À imagem da personagem de Charles Bronson em ‘Once Upon a Time in the West’, existem flashbacks para o passado na Irlanda de James Coburn. Aqui a beleza destas sequências em slow motion é enfatizada pela belíssima banda sonora de Ennio Morricone. O tema central é a traição. Sean foi traído na Irlanda pelo melhor amigo (Leone adorava John Ford, e da última vez que revi o filme perguntei-me se o tema da traição no IRA não teria sido inspirado no filme ‘The Informer’ de 1935). Agora, numa nova revolução, com um novo melhor amigo, Sean sabe que não será traído. Estes homens têm uma amizade que vai para além das armas (sim, eu sei o que estão a pensar, também não é homossexual). É uma amizade de dois homens que se vêm ultrapassados pelo tempo, e que juntos, quase sem querer, juntam-se ao movimento que libertará o povo mexicano da opressão. Mas na realidade o objectivo da revolução não lhes interessa muito. Quando a família de Juan é morta, só lhe resta Sean. E Sean também não tem ninguém senão Juan. Quando estão escondidos num vagão, pensando que a revolução está perdida, cercados por tropas inimigas e a caca de pássaro cai e Sean se ri, vemos os dois homens a entenderem-se, da mesma forma como se entendem Robert Redford e Paul Newman em ‘Butch Cassidy and the Sundance Kid’ (1969), como se entendem Morgan Freeman e Tim Robbins em ‘The Shawshank Redemption’ (1994). Nenhum dos homens trairá o outro. E sabendo isso partem para o assalto suicida final que define os últimos 20 minutos de filme.
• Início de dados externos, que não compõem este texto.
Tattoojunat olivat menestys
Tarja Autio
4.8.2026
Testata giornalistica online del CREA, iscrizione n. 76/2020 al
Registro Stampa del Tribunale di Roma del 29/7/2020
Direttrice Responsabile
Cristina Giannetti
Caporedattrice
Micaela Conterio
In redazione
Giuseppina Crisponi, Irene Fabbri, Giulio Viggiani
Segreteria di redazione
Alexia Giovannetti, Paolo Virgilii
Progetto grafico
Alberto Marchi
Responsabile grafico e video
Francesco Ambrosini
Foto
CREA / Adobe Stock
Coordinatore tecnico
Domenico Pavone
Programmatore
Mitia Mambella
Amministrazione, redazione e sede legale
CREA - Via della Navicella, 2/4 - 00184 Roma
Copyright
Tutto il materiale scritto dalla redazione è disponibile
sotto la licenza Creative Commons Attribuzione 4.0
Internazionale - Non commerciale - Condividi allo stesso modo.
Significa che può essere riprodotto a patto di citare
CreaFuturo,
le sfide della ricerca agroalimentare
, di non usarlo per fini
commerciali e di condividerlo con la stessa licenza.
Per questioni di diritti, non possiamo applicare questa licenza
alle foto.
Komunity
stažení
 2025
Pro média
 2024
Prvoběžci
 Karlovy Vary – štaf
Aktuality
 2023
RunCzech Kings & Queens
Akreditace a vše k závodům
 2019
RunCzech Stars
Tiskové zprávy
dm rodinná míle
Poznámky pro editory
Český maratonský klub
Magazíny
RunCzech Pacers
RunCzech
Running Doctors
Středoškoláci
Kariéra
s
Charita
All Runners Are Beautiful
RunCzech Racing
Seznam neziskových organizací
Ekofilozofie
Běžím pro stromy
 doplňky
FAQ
‘Giù la testa’ tem uma história mais difícil de seguir, já que muito pouco é explicitado. Por um lado tem sequências de acção fabulosas, à Leone. O assalto ao banco, o ataque na ponte. Mas por outro o conteúdo do filme está entre as linhas, está nas longas sequências sem falas com a música de Morricone, está nos olhares trocados, está no segredo de Sean, e na união dos dois homens. É um filme que se entende melhor à medida que os anos passam e as visualizações se multiplicam (já vi o filme umas 3 ou 4 vezes e cada vez que o vejo gosto mais dele). É o meio termo entre a acção e a construção operática de cenas dos westerns anteriores de Leone e o complicado estudo das relações humanas presente em ‘Once Upon a time in America’, 13 anos depois.
Se é para ver ‘Giù la testa’, por favor veja-o na sua versão de 150 min. As várias versões cortadas do estúdio já desapareceram mas restam duas em DVD, uma de 147 e uma de 150 min. A questão é se 3 minutos fazem a diferença. A resposta é sim. Os 3 minutos em questão consistem no último dos flashbacks, e foram cortados praticamente no final do filme (o flashback encaixa 30 segundos antes do fim). Quem o cortou deve ter achado o flashback supérfluo (é na realidade um pouco polémico, daí a razão de ter sido cortado). Eu acho que não. Acho que o filme não faz sentido sem ele. Esse flashback justifica todo o filme e fecha a compreensão daquilo que é Sean, uma das mais complicadas personagens criadas por Leone (se não a mais complicada, rivalizando com a de DeNiro em Once Upon a Time in America).
‘Giù la testa’ poderá ser o pior filme de Leone. Mas é um grande filme. Os jovens podem vê-lo pelas sequências à Leone, mas acharão o seu ritmo mais lento e menos explícito. Mas à medida que os anos passam ficarão surpreendidos em encontrar elementos no filme que nunca tinham descoberto. Só um bom filme proporciona estas camadas e não se esgota com a sua primeira visualização.